Source material Start Marker

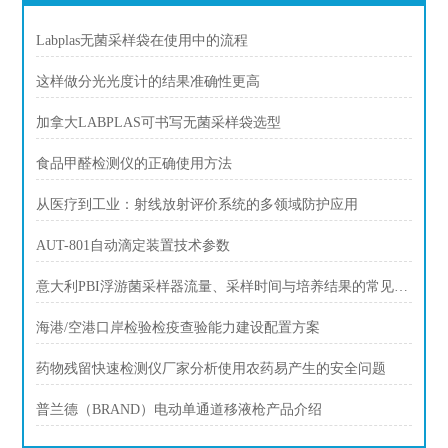
Labplas无菌采样袋在使用中的流程
这样做分光光度计的结果准确性更高
加拿大LABPLAS可书写无菌采样袋选型
食品甲醛检测仪的正确使用方法
从医疗到工业：射线放射评价系统的多领域防护应用
AUT-801自动滴定装置技术参数
意大利PBI浮游菌采样器流量、采样时间与培养结果的常见疑问
海港/空港口岸检验检疫查验能力建设配置方案
药物残留快速检测仪厂家分析使用农药易产生的安全问题
普兰德（BRAND）电动单通道移液枪产品介绍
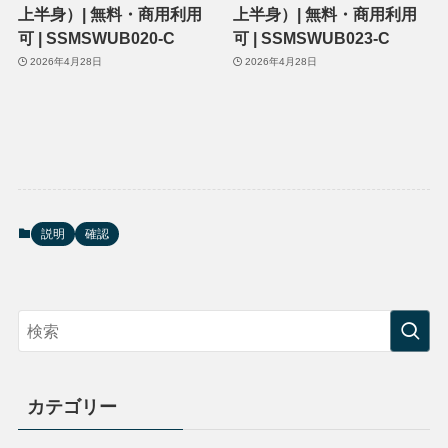
上半身）| 無料・商用利用
上半身）| 無料・商用利用
可 | SSMSWUB020-C
可 | SSMSWUB023-C
2026年4月28日
2026年4月28日
説明
確認
カテゴリー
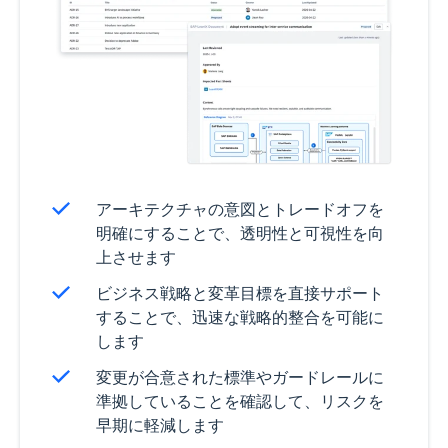
アーキテクチャの意図とトレードオフを
明確にすることで、透明性と可視性を向
上させます
ビジネス戦略と変革目標を直接サポート
することで、迅速な戦略的整合を可能に
します
変更が合意された標準やガードレールに
準拠していることを確認して、リスクを
早期に軽減します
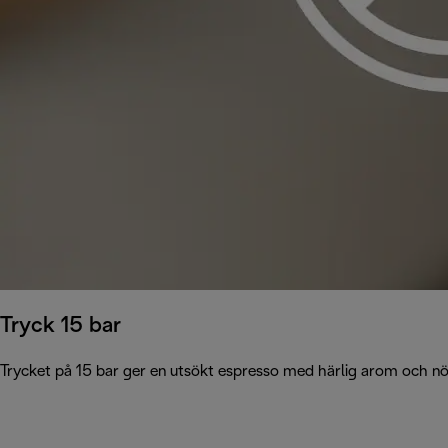
Tryck 15 bar
Trycket på 15 bar ger en utsökt espresso med härlig arom och n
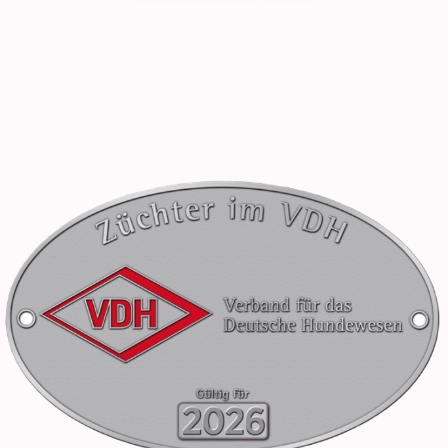
Weiße Schweizer Schäferhunde & Dänisch-Schwedische
Farmhunde
Zucht mit Erfahrung, Verantwortung und gewachsener
Kompetenz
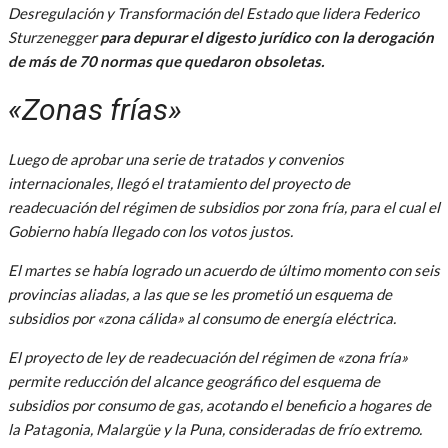
Desregulación y Transformación del Estado que lidera Federico
Sturzenegger
para depurar el digesto jurídico con la derogación
de más de 70 normas que quedaron obsoletas.
«Zonas frías»
Luego de aprobar una serie de tratados y convenios
internacionales, llegó el tratamiento del proyecto de
readecuación del régimen de subsidios por zona fría, para el cual el
Gobierno había llegado con los votos justos.
El martes se había logrado un acuerdo de último momento con seis
provincias aliadas, a las que se les prometió un esquema de
subsidios por «zona cálida» al consumo de energía eléctrica.
El proyecto de ley de readecuación del régimen de «zona fría»
permite reducción del alcance geográfico del esquema de
subsidios por consumo de gas, acotando el beneficio a hogares de
la Patagonia, Malargüe y la Puna, consideradas de frío extremo.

Source material End Marker

Action item | Every line of the material must be returned exactly; leave the images out.

Task answer |
Labplas无菌采样袋在使用中的流程
这样做分光光度计的结果准确性更高
加拿大LABPLAS可书写无菌采样袋选型
食品甲醛检测仪的正确使用方法
从医疗到工业：射线放射评价系统的多领域防护应用
AUT-801自动滴定装置技术参数
意大利PBI浮游菌采样器流量、采样时间与培养结果的常见疑问
海港/空港口岸检验检疫查验能力建设配置方案
药物残留快速检测仪厂家分析使用农药易产生的安全问题
普兰德（BRAND）电动单通道移液枪产品介绍
上半身）| 無料・商用利用
上半身）| 無料・商用利用
可 | SSMSWUB020-C
可 | SSMSWUB023-C
2026年4月28日
2026年4月28日
説明
確認
カテゴリー
アーキテクチャの意図とトレードオフを
明確にすることで、透明性と可視性を向
上させます
ビジネス戦略と変革目標を直接サポート
することで、迅速な戦略的整合を可能に
します
変更が合意された標準やガードレールに
準拠していることを確認して、リスクを
早期に軽減します
Tryck 15 bar
Trycket på 15 bar ger en utsökt espresso med härlig arom och n
Weiße Schweizer Schäferhunde & Dänisch-Schwedische
Farmhunde
Zucht mit Erfahrung, Verantwortung und gewachsener
Kompetenz
Desregulación y Transformación del Estado que lidera Federico
Sturzenegger
para depurar el digesto jurídico con la derogación
de más de 70 normas que quedaron obsoletas.
«Zonas frías»
Luego de aprobar una serie de tratados y convenios
internacionales, llegó el tratamiento del proyecto de
readecuación del régimen de subsidios por zona fría, para el cual el
Gobierno había llegado con los votos justos.
El martes se había logrado un acuerdo de último momento con seis
provincias aliadas, a las que se les prometió un esquema de
subsidios por «zona cálida» al consumo de energía eléctrica.
El proyecto de ley de readecuación del régimen de «zona fría»
permite reducción del alcance geográfico del esquema de
subsidios por consumo de gas, acotando el beneficio a hogares de
la Patagonia, Malargüe y la Puna, consideradas de frío extremo.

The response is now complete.